Task material ->

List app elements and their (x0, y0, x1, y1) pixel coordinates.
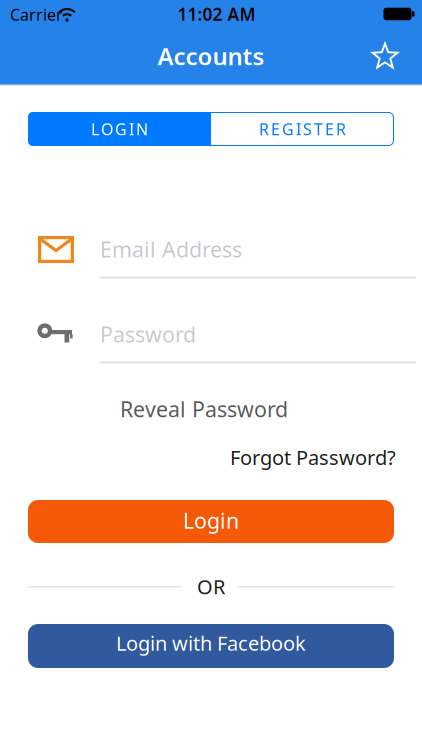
staticText: L O G I N (91, 118, 148, 140)
button[interactable]: Favorite (370, 41, 400, 71)
staticText: Login (183, 506, 239, 535)
staticText: Reveal Password (120, 395, 288, 423)
staticText: Password (100, 320, 196, 348)
staticText: Forgot Password? (230, 444, 396, 471)
staticText: OR (197, 573, 225, 600)
button[interactable]: Forgot Password? (230, 444, 396, 471)
button[interactable]: Login with Facebook (28, 624, 394, 668)
staticText: Login with Facebook (116, 630, 306, 656)
button[interactable]: L O G I N (28, 112, 211, 146)
staticText: R E G I S T E R (259, 118, 346, 140)
button[interactable]: Login (28, 500, 394, 543)
staticText: Email Address (100, 235, 242, 263)
button[interactable]: R E G I S T E R (211, 112, 394, 146)
staticText: 11:02 AM (178, 2, 256, 26)
staticText: Accounts (158, 40, 264, 72)
button[interactable]: Reveal Password (120, 395, 288, 423)
staticText: Carrier (10, 4, 63, 25)
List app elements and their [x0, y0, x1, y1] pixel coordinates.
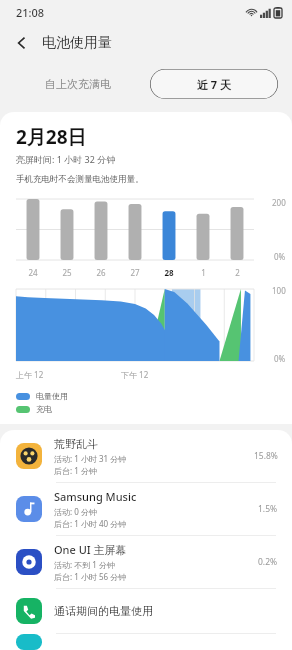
- staticText: 荒野乱斗: [54, 437, 98, 451]
- button[interactable]: 通话期间的电量使用: [0, 589, 292, 633]
- staticText: 1.5%: [258, 503, 278, 515]
- button[interactable]: 自上次充满电: [14, 69, 142, 99]
- staticText: 2月28日: [16, 124, 87, 150]
- staticText: 28: [164, 267, 174, 278]
- staticText: 活动: 1 小时 31 分钟: [54, 453, 127, 464]
- staticText: 后台: 1 小时 40 分钟: [54, 518, 127, 529]
- staticText: 后台: 1 分钟: [54, 465, 97, 476]
- staticText: 活动: 不到 1 分钟: [54, 559, 115, 570]
- staticText: 充电: [36, 404, 52, 414]
- staticText: 26: [96, 267, 106, 278]
- staticText: 电量使用: [36, 391, 68, 401]
- staticText: 27: [130, 267, 140, 278]
- staticText: 2: [235, 267, 240, 278]
- staticText: 200: [272, 197, 286, 208]
- staticText: Samsung Music: [54, 489, 137, 504]
- staticText: 自上次充满电: [45, 77, 111, 91]
- staticText: 0.2%: [258, 556, 278, 568]
- staticText: 21:08: [16, 5, 45, 20]
- button[interactable]: 荒野乱斗: [0, 430, 292, 482]
- staticText: 上午 12: [16, 369, 44, 380]
- staticText: 后台: 1 小时 56 分钟: [54, 571, 127, 582]
- staticText: 活动: 0 分钟: [54, 506, 97, 517]
- button[interactable]: Samsung Music: [0, 483, 292, 535]
- staticText: 15.8%: [254, 450, 278, 462]
- staticText: 下午 12: [121, 369, 149, 380]
- staticText: 电池使用量: [42, 34, 112, 52]
- staticText: 0%: [274, 353, 286, 364]
- staticText: 1: [201, 267, 206, 278]
- button[interactable]: One UI 主屏幕: [0, 536, 292, 588]
- staticText: 25: [62, 267, 72, 278]
- button[interactable]: Back: [6, 27, 38, 59]
- staticText: 近 7 天: [197, 77, 232, 92]
- button[interactable]: [0, 634, 292, 650]
- staticText: 0%: [274, 251, 286, 262]
- staticText: 亮屏时间: 1 小时 32 分钟: [16, 153, 116, 165]
- staticText: 24: [28, 267, 38, 278]
- button[interactable]: 近 7 天: [150, 69, 278, 99]
- staticText: 100: [272, 285, 286, 296]
- staticText: 通话期间的电量使用: [54, 604, 153, 618]
- staticText: One UI 主屏幕: [54, 542, 127, 557]
- staticText: 手机充电时不会测量电池使用量。: [16, 174, 144, 185]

Exercise -> Copy out the entries exactly as they stand, omitting the images.

Written answer ->
List app elements and their (x0, y0, x1, y1) pixel coordinates.
staticText: L O G I N (91, 118, 148, 140)
button[interactable]: Favorite (370, 41, 400, 71)
staticText: Login (183, 506, 239, 535)
staticText: Reveal Password (120, 395, 288, 423)
staticText: Password (100, 320, 196, 348)
staticText: Forgot Password? (230, 444, 396, 471)
staticText: OR (197, 573, 225, 600)
button[interactable]: Forgot Password? (230, 444, 396, 471)
button[interactable]: Login with Facebook (28, 624, 394, 668)
staticText: Login with Facebook (116, 630, 306, 656)
button[interactable]: L O G I N (28, 112, 211, 146)
staticText: R E G I S T E R (259, 118, 346, 140)
button[interactable]: Login (28, 500, 394, 543)
staticText: Email Address (100, 235, 242, 263)
button[interactable]: R E G I S T E R (211, 112, 394, 146)
staticText: 11:02 AM (178, 2, 256, 26)
staticText: Accounts (158, 40, 264, 72)
button[interactable]: Reveal Password (120, 395, 288, 423)
staticText: Carrier (10, 4, 63, 25)
List app elements and their [x0, y0, x1, y1] pixel coordinates.
- staticText: 荒野乱斗: [54, 437, 98, 451]
- button[interactable]: 通话期间的电量使用: [0, 589, 292, 633]
- staticText: 1.5%: [258, 503, 278, 515]
- button[interactable]: 自上次充满电: [14, 69, 142, 99]
- staticText: 2月28日: [16, 124, 87, 150]
- staticText: 28: [164, 267, 174, 278]
- staticText: 活动: 1 小时 31 分钟: [54, 453, 127, 464]
- staticText: 后台: 1 小时 40 分钟: [54, 518, 127, 529]
- staticText: 后台: 1 分钟: [54, 465, 97, 476]
- staticText: 活动: 不到 1 分钟: [54, 559, 115, 570]
- staticText: 充电: [36, 404, 52, 414]
- staticText: 26: [96, 267, 106, 278]
- staticText: 电量使用: [36, 391, 68, 401]
- staticText: 27: [130, 267, 140, 278]
- staticText: 2: [235, 267, 240, 278]
- staticText: 200: [272, 197, 286, 208]
- staticText: Samsung Music: [54, 489, 137, 504]
- staticText: 自上次充满电: [45, 77, 111, 91]
- staticText: 0.2%: [258, 556, 278, 568]
- staticText: 21:08: [16, 5, 45, 20]
- button[interactable]: 荒野乱斗: [0, 430, 292, 482]
- staticText: 上午 12: [16, 369, 44, 380]
- staticText: 后台: 1 小时 56 分钟: [54, 571, 127, 582]
- staticText: 活动: 0 分钟: [54, 506, 97, 517]
- button[interactable]: Samsung Music: [0, 483, 292, 535]
- staticText: 15.8%: [254, 450, 278, 462]
- staticText: 下午 12: [121, 369, 149, 380]
- staticText: 电池使用量: [42, 34, 112, 52]
- staticText: 0%: [274, 353, 286, 364]
- staticText: 1: [201, 267, 206, 278]
- button[interactable]: One UI 主屏幕: [0, 536, 292, 588]
- staticText: 25: [62, 267, 72, 278]
- button[interactable]: Back: [6, 27, 38, 59]
- staticText: 近 7 天: [197, 77, 232, 92]
- button[interactable]: [0, 634, 292, 650]
- staticText: 0%: [274, 251, 286, 262]
- staticText: 亮屏时间: 1 小时 32 分钟: [16, 153, 116, 165]
- staticText: 24: [28, 267, 38, 278]
- button[interactable]: 近 7 天: [150, 69, 278, 99]
- staticText: 100: [272, 285, 286, 296]
- staticText: 通话期间的电量使用: [54, 604, 153, 618]
- staticText: One UI 主屏幕: [54, 542, 127, 557]
- staticText: 手机充电时不会测量电池使用量。: [16, 174, 144, 185]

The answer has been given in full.